| EXERCISE GOAL |
Only a number is wanted: the count of lines in this listing that contain "Globos".

| DATA EXCERPTS |

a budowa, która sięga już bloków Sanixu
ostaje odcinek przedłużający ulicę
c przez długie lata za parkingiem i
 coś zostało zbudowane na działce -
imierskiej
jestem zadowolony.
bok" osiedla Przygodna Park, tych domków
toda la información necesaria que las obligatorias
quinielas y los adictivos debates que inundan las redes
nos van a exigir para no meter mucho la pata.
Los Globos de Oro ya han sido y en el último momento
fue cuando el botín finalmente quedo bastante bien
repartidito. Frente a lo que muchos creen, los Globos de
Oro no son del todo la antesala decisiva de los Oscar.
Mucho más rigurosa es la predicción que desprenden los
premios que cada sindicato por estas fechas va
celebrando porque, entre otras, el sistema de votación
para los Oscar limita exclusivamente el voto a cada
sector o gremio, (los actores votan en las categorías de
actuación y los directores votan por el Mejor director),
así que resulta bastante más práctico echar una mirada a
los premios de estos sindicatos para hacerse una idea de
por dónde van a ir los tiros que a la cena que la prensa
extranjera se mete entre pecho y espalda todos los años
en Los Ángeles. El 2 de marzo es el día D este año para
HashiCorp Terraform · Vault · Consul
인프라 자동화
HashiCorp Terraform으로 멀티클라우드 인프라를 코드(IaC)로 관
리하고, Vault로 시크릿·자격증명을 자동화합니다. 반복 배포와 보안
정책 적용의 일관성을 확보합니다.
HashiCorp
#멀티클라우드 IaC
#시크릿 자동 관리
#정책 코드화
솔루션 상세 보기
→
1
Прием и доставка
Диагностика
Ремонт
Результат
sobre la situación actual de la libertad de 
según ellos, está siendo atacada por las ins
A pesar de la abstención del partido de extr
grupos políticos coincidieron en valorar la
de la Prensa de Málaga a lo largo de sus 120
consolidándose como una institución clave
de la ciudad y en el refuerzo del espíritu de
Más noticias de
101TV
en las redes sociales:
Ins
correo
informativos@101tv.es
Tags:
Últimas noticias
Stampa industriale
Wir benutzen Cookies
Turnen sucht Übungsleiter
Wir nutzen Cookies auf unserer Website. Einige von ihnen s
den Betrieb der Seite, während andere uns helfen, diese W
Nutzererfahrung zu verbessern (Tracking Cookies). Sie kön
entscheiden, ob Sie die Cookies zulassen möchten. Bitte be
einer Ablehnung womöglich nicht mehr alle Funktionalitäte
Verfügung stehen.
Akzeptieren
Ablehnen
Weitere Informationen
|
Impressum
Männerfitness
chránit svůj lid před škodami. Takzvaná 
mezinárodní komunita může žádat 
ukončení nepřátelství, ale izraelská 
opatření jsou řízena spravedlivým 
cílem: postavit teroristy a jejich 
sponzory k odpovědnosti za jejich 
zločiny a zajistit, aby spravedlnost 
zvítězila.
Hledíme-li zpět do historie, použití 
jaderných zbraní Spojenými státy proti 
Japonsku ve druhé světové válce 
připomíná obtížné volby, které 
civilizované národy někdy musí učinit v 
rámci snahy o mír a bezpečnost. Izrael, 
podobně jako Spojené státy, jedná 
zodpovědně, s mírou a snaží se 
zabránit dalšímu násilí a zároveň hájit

--

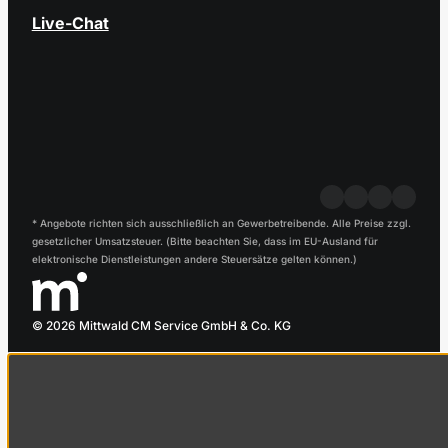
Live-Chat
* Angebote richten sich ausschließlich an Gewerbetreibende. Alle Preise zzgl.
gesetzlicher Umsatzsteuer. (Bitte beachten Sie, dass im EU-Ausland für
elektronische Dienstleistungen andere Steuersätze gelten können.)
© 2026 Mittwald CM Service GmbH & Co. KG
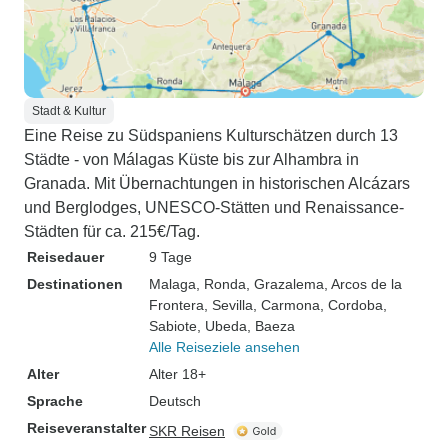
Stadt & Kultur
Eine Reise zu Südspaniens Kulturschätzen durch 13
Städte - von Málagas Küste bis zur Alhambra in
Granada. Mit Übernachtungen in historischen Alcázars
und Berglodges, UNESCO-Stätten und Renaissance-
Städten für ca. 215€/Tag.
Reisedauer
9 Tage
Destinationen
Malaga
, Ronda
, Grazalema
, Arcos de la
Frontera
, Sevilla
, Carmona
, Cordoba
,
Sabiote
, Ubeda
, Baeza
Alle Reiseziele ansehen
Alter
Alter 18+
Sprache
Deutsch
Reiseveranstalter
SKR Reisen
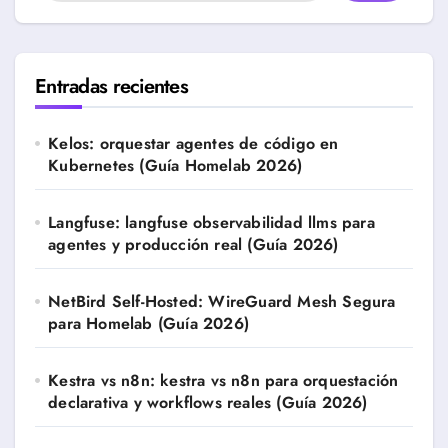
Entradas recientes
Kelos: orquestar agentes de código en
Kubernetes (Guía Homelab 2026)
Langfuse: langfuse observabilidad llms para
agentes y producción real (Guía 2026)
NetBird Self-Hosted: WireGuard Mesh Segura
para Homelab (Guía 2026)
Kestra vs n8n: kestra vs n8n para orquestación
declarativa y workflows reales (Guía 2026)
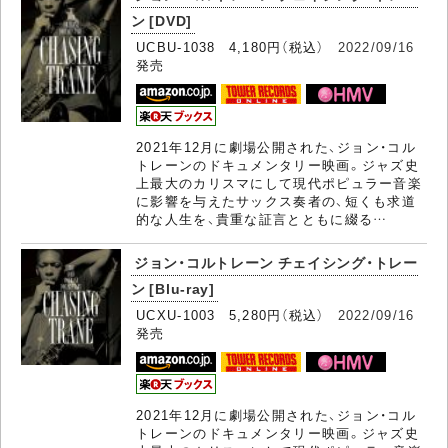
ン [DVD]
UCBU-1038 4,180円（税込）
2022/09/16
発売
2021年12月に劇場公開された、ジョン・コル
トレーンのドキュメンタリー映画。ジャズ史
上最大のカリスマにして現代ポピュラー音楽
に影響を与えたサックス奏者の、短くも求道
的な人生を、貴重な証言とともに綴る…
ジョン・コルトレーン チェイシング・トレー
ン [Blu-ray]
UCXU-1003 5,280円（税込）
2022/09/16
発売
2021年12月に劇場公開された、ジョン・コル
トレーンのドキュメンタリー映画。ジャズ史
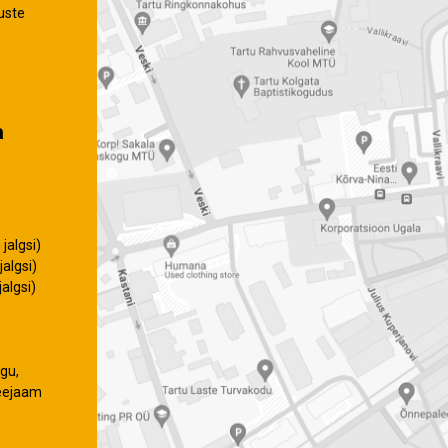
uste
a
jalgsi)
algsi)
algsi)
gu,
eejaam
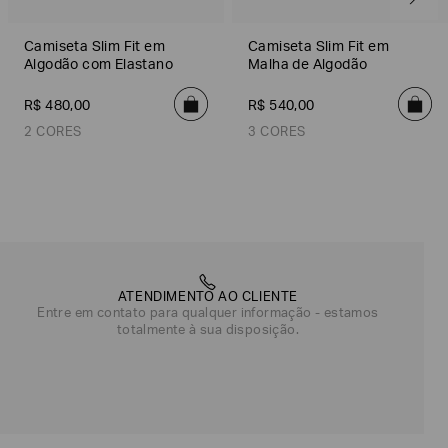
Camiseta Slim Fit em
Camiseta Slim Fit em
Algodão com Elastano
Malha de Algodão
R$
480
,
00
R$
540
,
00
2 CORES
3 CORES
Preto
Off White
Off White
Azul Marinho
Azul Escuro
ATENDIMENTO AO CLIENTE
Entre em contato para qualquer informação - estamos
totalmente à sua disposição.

* * *

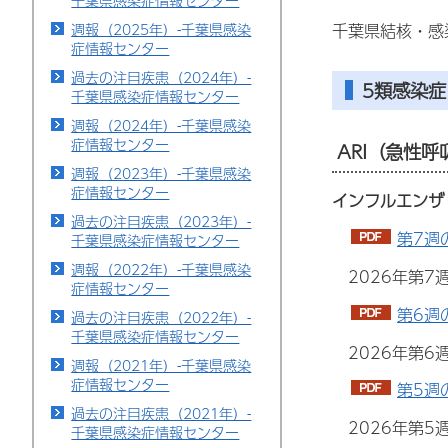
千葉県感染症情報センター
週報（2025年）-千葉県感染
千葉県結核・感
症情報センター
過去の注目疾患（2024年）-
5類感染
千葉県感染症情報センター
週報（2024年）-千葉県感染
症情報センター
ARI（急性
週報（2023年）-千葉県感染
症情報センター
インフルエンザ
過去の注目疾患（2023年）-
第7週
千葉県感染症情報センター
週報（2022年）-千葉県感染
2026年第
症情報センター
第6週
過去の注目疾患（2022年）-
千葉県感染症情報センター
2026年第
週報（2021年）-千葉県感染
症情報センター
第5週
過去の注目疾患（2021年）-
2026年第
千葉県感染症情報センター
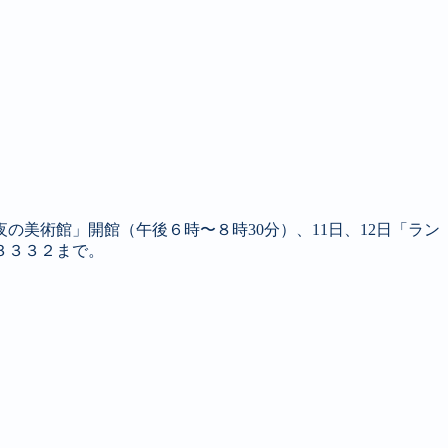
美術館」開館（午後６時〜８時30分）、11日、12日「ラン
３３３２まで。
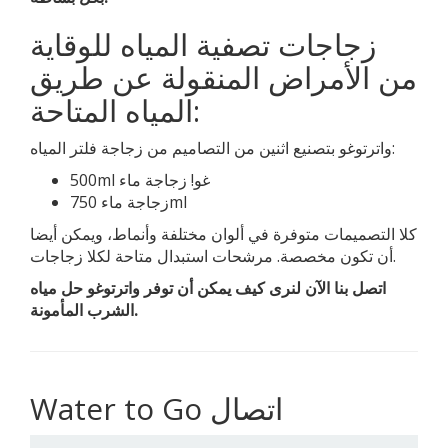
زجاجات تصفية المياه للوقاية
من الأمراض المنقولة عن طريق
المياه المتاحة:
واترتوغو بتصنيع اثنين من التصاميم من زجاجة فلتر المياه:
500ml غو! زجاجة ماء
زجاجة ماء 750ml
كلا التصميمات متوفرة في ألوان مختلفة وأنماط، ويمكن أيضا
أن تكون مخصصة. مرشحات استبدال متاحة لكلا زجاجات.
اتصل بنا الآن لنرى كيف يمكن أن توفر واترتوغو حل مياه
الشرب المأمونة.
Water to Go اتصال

| RESPONSE TO THE TASK |
2